Maria Gavouneli, a university professor researching migration at the University of Athens, said that despite the increase in numbers of migrants arriving in Greece in the last few years, most of them didn't want to stay in the country. Since the so-called Balkan route was closed though, many of them are having to apply for asylum there; under the Dublin regulations, asylum seekers are forced to seek protection in the first EU country where they arrive.

Recent increase

According to the latest UNHCR figures, updated on September 22, there have been 41,940 migrant arrivals in Greece so far this year; 32,685 of these migrants arrived by sea and 9,255 by land. The number of sea arrivals has already topped those who arrived by sea throughout the whole of 2018, with more than three months still to go until the end of the year.

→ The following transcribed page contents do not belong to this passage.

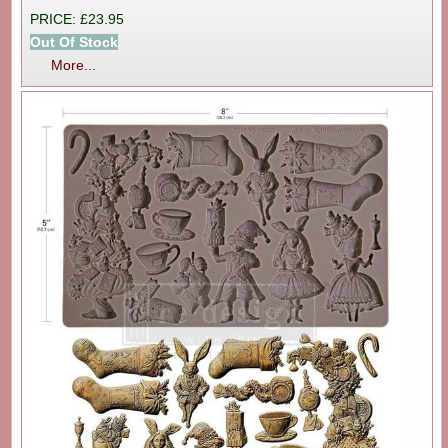
PRICE: £23.95
Out Of Stock
More...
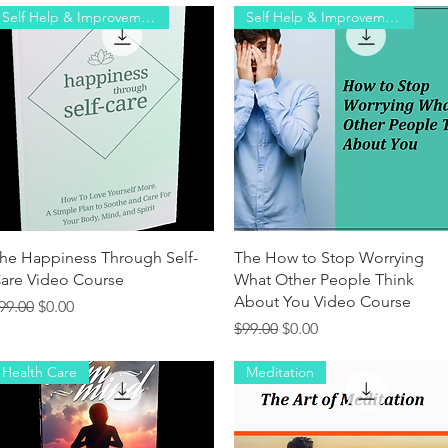
Self ​Help & Improvement
Self ​Help & Improvement
Quick View
Quick View
he Happiness Through Self-
The How to Stop Worrying
are Video Course
What Other People Think
About You Video Course
egular Price
Sale Price
99.00
$0.00
Regular Price
Sale Price
$99.00
$0.00
Health Care
Meditation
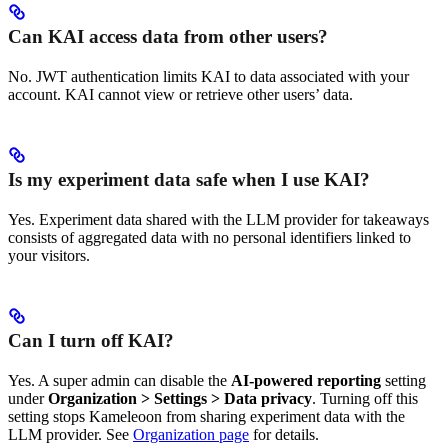
Can KAI access data from other users?
No. JWT authentication limits KAI to data associated with your
account. KAI cannot view or retrieve other users’ data.
Is my experiment data safe when I use KAI?
Yes. Experiment data shared with the LLM provider for takeaways
consists of aggregated data with no personal identifiers linked to
your visitors.
Can I turn off KAI?
Yes. A super admin can disable the
AI-powered reporting
setting
under
Organization > Settings > Data privacy
. Turning off this
setting stops Kameleoon from sharing experiment data with the
LLM provider. See
Organization page
for details.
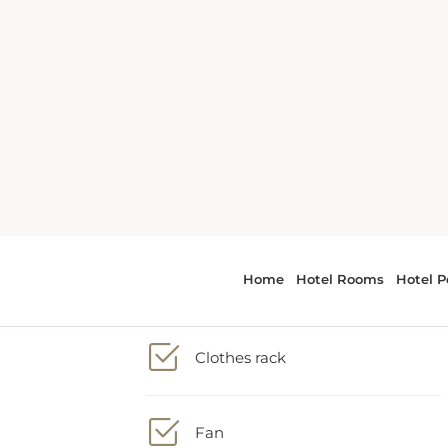
2 Double bed
Bath or Shower
ate
.
Clothes rack
he
Fan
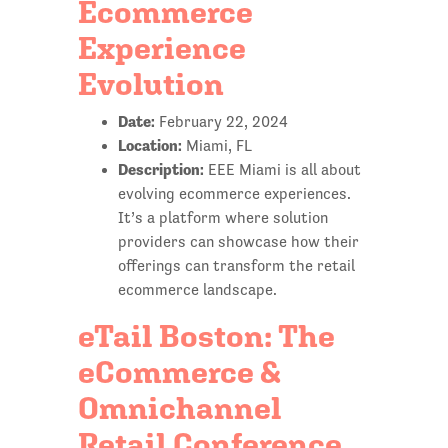
Ecommerce
Experience
Evolution
Date:
February 22, 2024
Location:
Miami, FL
Description:
EEE Miami is all about
evolving ecommerce experiences.
It’s a platform where solution
providers can showcase how their
offerings can transform the retail
ecommerce landscape.
eTail Boston: The
eCommerce &
Omnichannel
Retail Conference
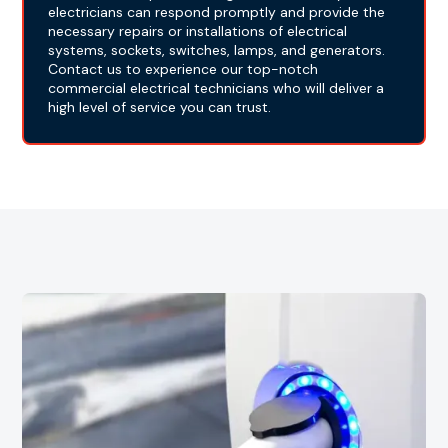
electricians can respond promptly and provide the
necessary repairs or installations of electrical
systems, sockets, switches, lamps, and generators.
Contact us to experience our top-notch
commercial electrical technicians who will deliver a
high level of service you can trust.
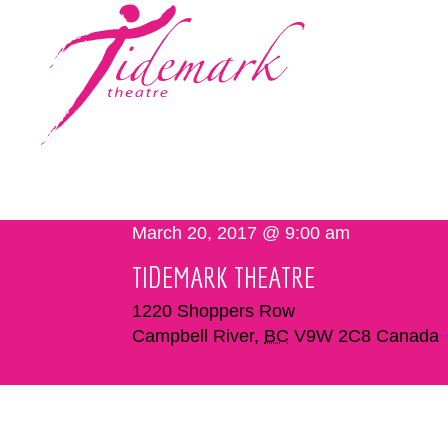
March 20, 2017 @ 9:00 am
TIDEMARK THEATRE
1220 Shoppers Row
Campbell River
,
BC
V9W 2C8
Canada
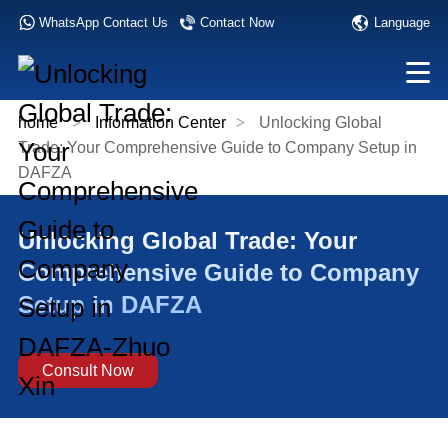
Language
WhatsApp Contact Us
Contact Now
home
>
Information Center
>
Unlocking Global
Trade: Your Comprehensive Guide to Company Setup in
DAFZA
Unlocking Global Trade: Your
Comprehensive Guide to Company
Setup in DAFZA
Consult Now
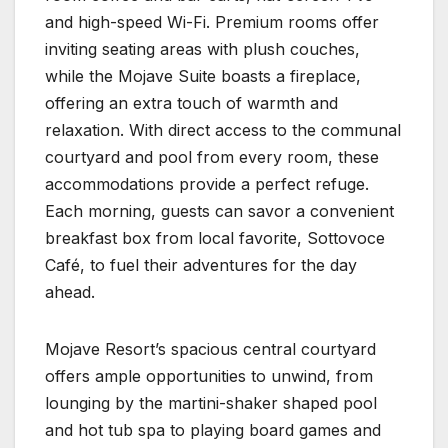
and high-speed Wi-Fi. Premium rooms offer
inviting seating areas with plush couches,
while the Mojave Suite boasts a fireplace,
offering an extra touch of warmth and
relaxation. With direct access to the communal
courtyard and pool from every room, these
accommodations provide a perfect refuge.
Each morning, guests can savor a convenient
breakfast box from local favorite, Sottovoce
Café, to fuel their adventures for the day
ahead.
Mojave Resort’s spacious central courtyard
offers ample opportunities to unwind, from
lounging by the martini-shaker shaped pool
and hot tub spa to playing board games and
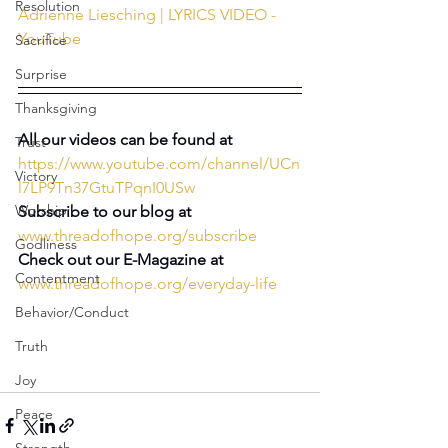
Resolution
Adrienne Liesching | LYRICS VIDEO - 
YouTube
Sacrifice
Surprise
Thanksgiving
All our videos can be found at 
Trust
https://www.youtube.com/channel/UCn
Victory
l7LP9Tn37GtuTPqnI0USw
Worship
Subscribe to our blog at
www.threadofhope.org/subscribe
Godliness
Check out our E-Magazine at
Contentment
www.threadofhope.org/everyday-life
Behavior/Conduct
Truth
Joy
Peace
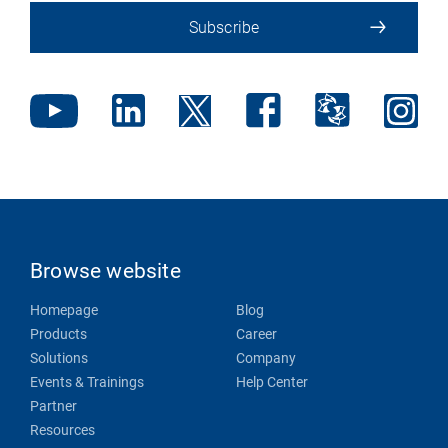
Subscribe
Browse website
Homepage
Blog
Products
Career
Solutions
Company
Events & Trainings
Help Center
Partner
Resources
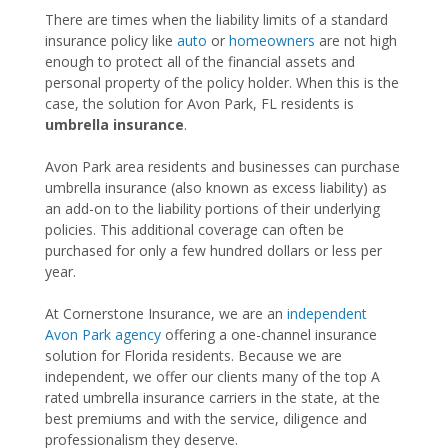
There are times when the liability limits of a standard
insurance policy like
auto
or
homeowners
are not high
enough to protect all of the financial assets and
personal property of the policy holder. When this is the
case, the solution for Avon Park, FL residents is
umbrella insurance
.
Avon Park area residents and businesses can purchase
umbrella insurance (also known as excess liability) as
an add-on to the liability portions of their underlying
policies. This additional coverage can often be
purchased for only a few hundred dollars or less per
year.
At Cornerstone Insurance, we are an
independent
Avon Park agency
offering a one-channel insurance
solution for Florida residents. Because we are
independent, we offer our clients many of the top A
rated umbrella insurance carriers in the state, at the
best premiums and with the service, diligence and
professionalism they deserve.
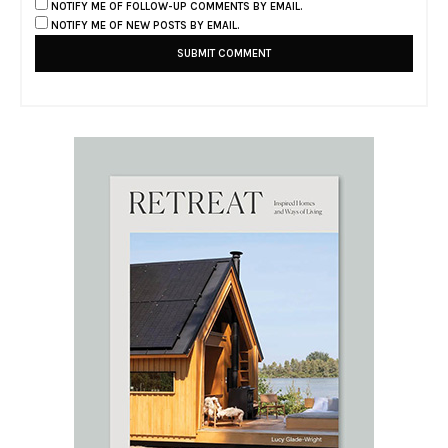
NOTIFY ME OF FOLLOW-UP COMMENTS BY EMAIL.
NOTIFY ME OF NEW POSTS BY EMAIL.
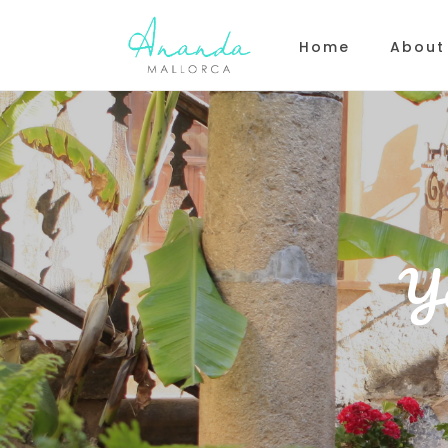
Home
About
Y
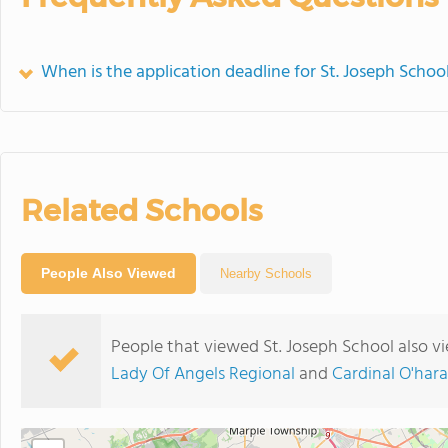
When is the application deadline for St. Joseph Schoo
Related Schools
People Also Viewed
Nearby Schools
People that viewed St. Joseph School also v
Lady Of Angels Regional
and
Cardinal O'har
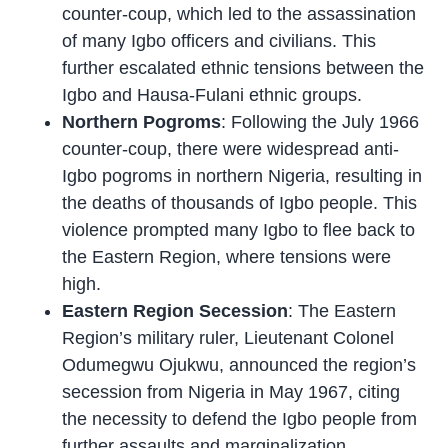
counter-coup, which led to the assassination
of many Igbo officers and civilians. This
further escalated ethnic tensions between the
Igbo and Hausa-Fulani ethnic groups.
Northern Pogroms
: Following the July 1966
counter-coup, there were widespread anti-
Igbo pogroms in northern Nigeria, resulting in
the deaths of thousands of Igbo people. This
violence prompted many Igbo to flee back to
the Eastern Region, where tensions were
high.
Eastern Region Secession
: The Eastern
Region’s military ruler, Lieutenant Colonel
Odumegwu Ojukwu, announced the region’s
secession from Nigeria in May 1967, citing
the necessity to defend the Igbo people from
further assaults and marginalization.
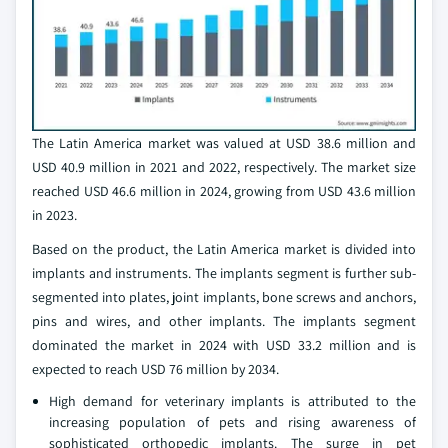
The Latin America market was valued at USD 38.6 million and
USD 40.9 million in 2021 and 2022, respectively. The market size
reached USD 46.6 million in 2024, growing from USD 43.6 million
in 2023.
Based on the product, the Latin America market is divided into
implants and instruments. The implants segment is further sub-
segmented into plates, joint implants, bone screws and anchors,
pins and wires, and other implants. The implants segment
dominated the market in 2024 with USD 33.2 million and is
expected to reach USD 76 million by 2034.
High demand for veterinary implants is attributed to the
increasing population of pets and rising awareness of
sophisticated orthopedic implants. The surge in pet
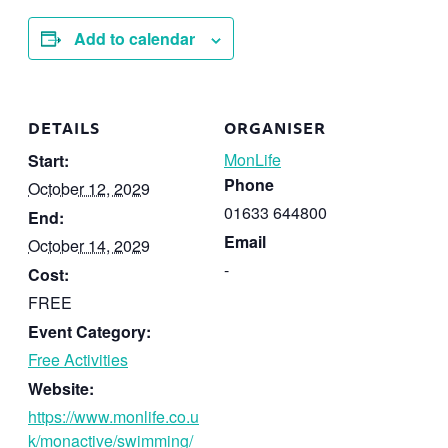
Add to calendar
DETAILS
ORGANISER
MonLife
Start:
Phone
October 12, 2029
01633 644800
End:
Email
October 14, 2029
-
Cost:
FREE
Event Category:
Free Activities
Website:
https://www.monlife.co.u
k/monactive/swimming/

The greatest number of migrants arriving by sea reportedly come from Afghanistan, followed by Syrians. In fact, 40 percent of the migrant population on the Greek islands is comprised of people of Afghan origin. Groups of people from Afghanistan are also living in makeshift tents outside the main camp in Samos | Photo: Jannis Papdimitriou

Last week, the average daily arrival rate was reported as 408, marking a significant increase on the previous daily average of 249. 

Two weeks ago, on September 11, Stella Nanou, Communications Officer at UNHCR Greece described the situation on the islands as "very grave." She, like many other people working to improve the situation in Greece, hopes that the asylum system can be speeded up.

"People need to have a decision so they can start their process of integration and [begin to] build a new life," she concluded.

Transfers take place almost every week from the islands to the mainland but even in mainland Greece most of the accommodation centers are full to capacity.